[Opening DATA FOR THIS EXERCISE section]

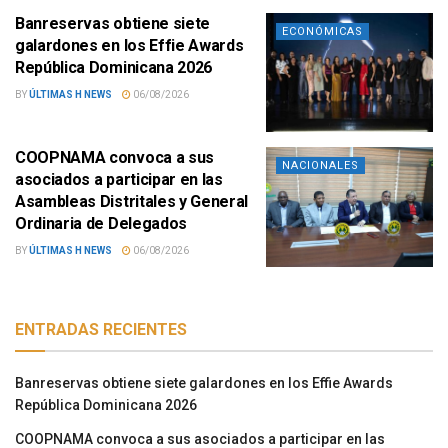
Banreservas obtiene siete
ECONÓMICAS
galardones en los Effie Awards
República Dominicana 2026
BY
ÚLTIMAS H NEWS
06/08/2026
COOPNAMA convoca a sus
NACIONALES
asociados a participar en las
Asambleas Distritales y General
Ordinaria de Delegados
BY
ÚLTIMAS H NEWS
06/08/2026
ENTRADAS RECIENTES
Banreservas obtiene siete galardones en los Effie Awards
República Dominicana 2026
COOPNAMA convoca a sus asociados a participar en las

[Closing DATA FOR THIS EXERCISE section]
[Opening DATA FOR THIS EXERCISE section]

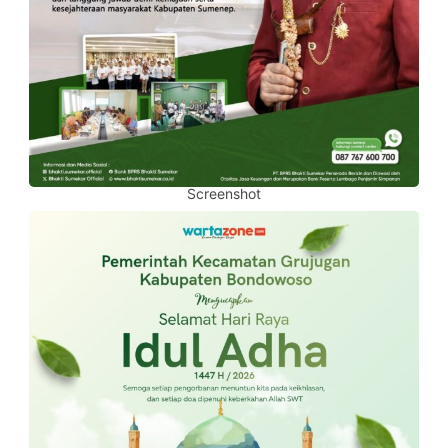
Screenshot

[Closing DATA FOR THIS EXERCISE section]
[Opening DATA FOR THIS EXERCISE section]

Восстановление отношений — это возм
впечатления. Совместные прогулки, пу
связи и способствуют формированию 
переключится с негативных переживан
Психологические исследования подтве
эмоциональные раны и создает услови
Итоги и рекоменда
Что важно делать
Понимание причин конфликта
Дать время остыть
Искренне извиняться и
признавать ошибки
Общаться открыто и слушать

[Closing DATA FOR THIS EXERCISE section]

GOAL OF THE EXERCISE: Copy range, inclusive: the line holding "впечатления. Совместные прогулки, пу" to the line holding "Общаться открыто и слушать". Reproduce exactly those lines of the records above and no others.

ANSWER SPACE:
впечатления. Совместные прогулки, пу
связи и способствуют формированию 
переключится с негативных переживан
Психологические исследования подтве
эмоциональные раны и создает услови
Итоги и рекоменда
Что важно делать
Понимание причин конфликта
Дать время остыть
Искренне извиняться и
признавать ошибки
Общаться открыто и слушать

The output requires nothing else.